Villanelle
Un poème de 19 vers composé de cinq tercets et d'un quatrain final, construit sur deux refrains alternants et un schéma de rimes ABA.
Dernière mise à jourLa villanelle est l'une des formes fixes les plus exigeantes et hypnotiques de la poésie : dix-neuf vers organisés en cinq tercets (strophes de trois vers) et un quatrain final (strophe de quatre vers), tous régis par un schéma de rimes ABA et deux refrains qui alternent tout au long du poème avant de se rejoindre dans le distique final.

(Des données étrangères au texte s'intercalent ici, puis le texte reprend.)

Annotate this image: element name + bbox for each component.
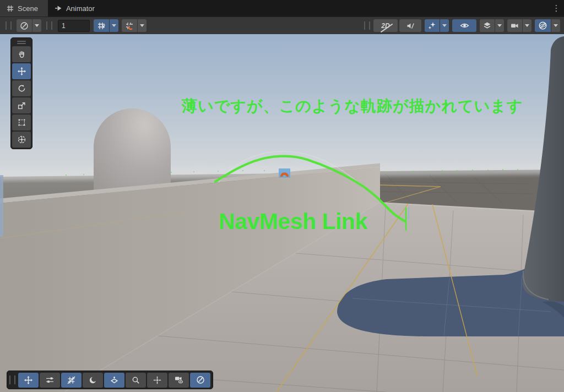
scene-visibility-button[interactable]: [452, 19, 476, 32]
chevron-down-icon: [112, 24, 116, 27]
agent-marker[interactable]: [279, 168, 290, 178]
rect-tool-icon: [18, 118, 26, 127]
gizmos-dropdown[interactable]: [551, 19, 560, 32]
camera-icon: [511, 22, 519, 29]
chevron-down-icon: [554, 24, 558, 27]
effects-button[interactable]: [425, 19, 440, 32]
hand-tool-button[interactable]: [12, 46, 31, 62]
window-tab-bar: Scene Animator ⋮: [0, 0, 564, 17]
move-tool-button[interactable]: [18, 373, 39, 388]
grid-snap-dropdown[interactable]: [138, 19, 147, 32]
scale-tool-icon: [18, 101, 26, 110]
layers-icon: [483, 21, 491, 30]
eye-icon: [460, 22, 469, 29]
chevron-down-icon: [497, 24, 502, 27]
scene-toolbar: Y 2D: [0, 17, 564, 34]
overlay-drag-handle[interactable]: [9, 375, 15, 384]
overlay-drag-handle[interactable]: [12, 39, 31, 45]
rotate-tool-button[interactable]: [12, 80, 31, 96]
chevron-down-icon: [442, 24, 447, 27]
tab-label: Animator: [66, 4, 95, 13]
compass-button[interactable]: [190, 373, 210, 388]
scene-viewport[interactable]: 薄いですが、このような軌跡が描かれています NavMesh Link: [0, 34, 564, 392]
left-sky-sliver: [0, 175, 3, 237]
layers-group: [480, 19, 504, 32]
moon-button[interactable]: [83, 373, 103, 388]
draw-mode-group: [17, 19, 41, 32]
navmesh-link-label: NavMesh Link: [219, 209, 367, 235]
search-icon: [132, 376, 140, 384]
grid-slash-icon: [67, 376, 75, 384]
tab-scene[interactable]: Scene: [0, 0, 48, 17]
light-probe-icon: [110, 376, 118, 384]
move-tool-icon: [18, 67, 26, 75]
mode-2d-icon: 2D: [380, 22, 391, 30]
grid-visibility-button[interactable]: [61, 373, 82, 388]
gizmos-group: [535, 19, 560, 32]
draw-mode-dropdown[interactable]: [32, 19, 41, 32]
moon-icon: [89, 376, 97, 384]
transform-tool-icon: [18, 135, 26, 144]
transform-tool-button[interactable]: [12, 132, 31, 148]
grid-icon: [7, 5, 14, 12]
gizmo-sphere-icon: [538, 21, 547, 30]
view-options-overlay: [7, 371, 213, 389]
compass-icon: [20, 21, 29, 30]
effects-group: [425, 19, 449, 32]
move-tool-icon: [24, 376, 32, 384]
tab-label: Scene: [18, 4, 38, 13]
kebab-menu-icon[interactable]: ⋮: [552, 2, 561, 15]
camera-dropdown[interactable]: [523, 19, 532, 32]
grid-axis-button[interactable]: Y: [94, 19, 109, 32]
grid-axis-group: Y: [94, 19, 118, 32]
gizmos-button[interactable]: [535, 19, 551, 32]
move-tool-button[interactable]: [12, 63, 31, 79]
chevron-down-icon: [525, 24, 529, 27]
sliders-button[interactable]: [40, 373, 60, 388]
chevron-down-icon: [140, 24, 144, 27]
effects-dropdown[interactable]: [440, 19, 449, 32]
frame-field[interactable]: [58, 20, 90, 32]
layers-dropdown[interactable]: [495, 19, 504, 32]
grid-axis-icon: Y: [97, 21, 106, 30]
rect-tool-button[interactable]: [12, 115, 31, 130]
grid-snap-button[interactable]: [122, 19, 137, 32]
draw-mode-button[interactable]: [17, 19, 32, 32]
compass-icon: [196, 375, 205, 384]
scene-annotation-note: 薄いですが、このような軌跡が描かれています: [182, 96, 523, 117]
search-button[interactable]: [126, 373, 146, 388]
chevron-down-icon: [35, 24, 39, 27]
tools-overlay: [10, 37, 32, 149]
camera-eye-icon: [175, 376, 183, 384]
grid-snap-icon: [125, 21, 134, 30]
axis-y-label: Y: [102, 24, 105, 29]
grid-snap-group: [122, 19, 147, 32]
scale-tool-button[interactable]: [12, 97, 31, 113]
rotate-tool-icon: [18, 84, 26, 92]
grid-axis-dropdown[interactable]: [110, 19, 118, 32]
toolbar-drag-handle[interactable]: [364, 21, 370, 30]
light-probe-button[interactable]: [104, 373, 124, 388]
animator-icon: [55, 5, 62, 12]
audio-toggle-button[interactable]: [399, 19, 421, 32]
scene-camera-button[interactable]: [507, 19, 522, 32]
scene-camera-button[interactable]: [169, 373, 189, 388]
camera-group: [507, 19, 532, 32]
toolbar-drag-handle[interactable]: [6, 21, 12, 30]
toolbar-drag-handle[interactable]: [46, 21, 52, 30]
pivot-button[interactable]: [147, 373, 167, 388]
mode-2d-button[interactable]: 2D: [373, 19, 398, 32]
sliders-icon: [46, 376, 54, 384]
layers-button[interactable]: [480, 19, 495, 32]
audio-muted-icon: [406, 22, 415, 30]
hand-tool-icon: [18, 50, 26, 58]
tab-animator[interactable]: Animator: [48, 0, 105, 17]
pivot-icon: [153, 376, 161, 384]
effects-star-icon: [428, 21, 436, 30]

Les premier et troisième vers de la strophe d'ouverture servent de refrains, réapparaissant selon un schéma strict : le premier vers clôt les deuxième et quatrième tercets, le troisième vers clôt les troisième et cinquième tercets, et les deux vers apparaissent ensemble comme les deux derniers vers du quatrain. Cette architecture de répétition donne à la villanelle sa qualité caractéristique de retour obsessionnel, la rendant idéale pour des poèmes sur le deuil, le désir, la folie et tout sujet où l'esprit revient en boucle à la même pensée.
Do Not Go Gentle into That Good Night de Dylan Thomas est la villanelle la plus célébrée en anglais — ses deux refrains, « Do not go gentle into that good night » et « Rage, rage against the dying of the light », gagnant en intensité émotionnelle à chaque répétition tandis que le poème supplie contre la mort. One Art d'Elizabeth Bishop utilise la forme pour explorer la perte avec une désinvolture trompeuse, le refrain « The art of losing isn't hard to master » devenant de moins en moins convaincant à mesure que les pertes décrites grandissent, jusqu'à ce que le parenthétique « (Write it!) » de la strophe finale brise la contenance que le poème s'est efforcé de maintenir. Mad Girl's Love Song de Sylvia Plath emploie la circularité de la villanelle pour incarner les schémas de pensée obsessionnels de l'amour non partagé, les refrains enfermant la locutrice dans une boucle de désir et de doute.
Écrire une villanelle exige de choisir ses deux vers de refrain avec un soin extrême, car ils doivent supporter le poids de répétitions multiples sans devenir monotones ni perdre leur sens. Les meilleurs refrains de villanelle sont des vers qui peuvent changer de signification selon le contexte : les mêmes mots prennent des nuances différentes selon la strophe qui les précède. Commencez par rédiger vos refrains et testez s'ils peuvent soutenir dix-neuf vers de développement. Puis travaillez les tercets en vous assurant que chaque strophe fait avancer l'argument ou l'arc émotionnel du poème plutôt que de simplement remplir l'espace entre les refrains. La contrainte de la villanelle est sa puissance : la forme vous oblige à dire quelque chose de nouveau tout en revenant aux mêmes mots, et dans cette tension entre répétition et variation, le sens s'approfondit à chaque cycle.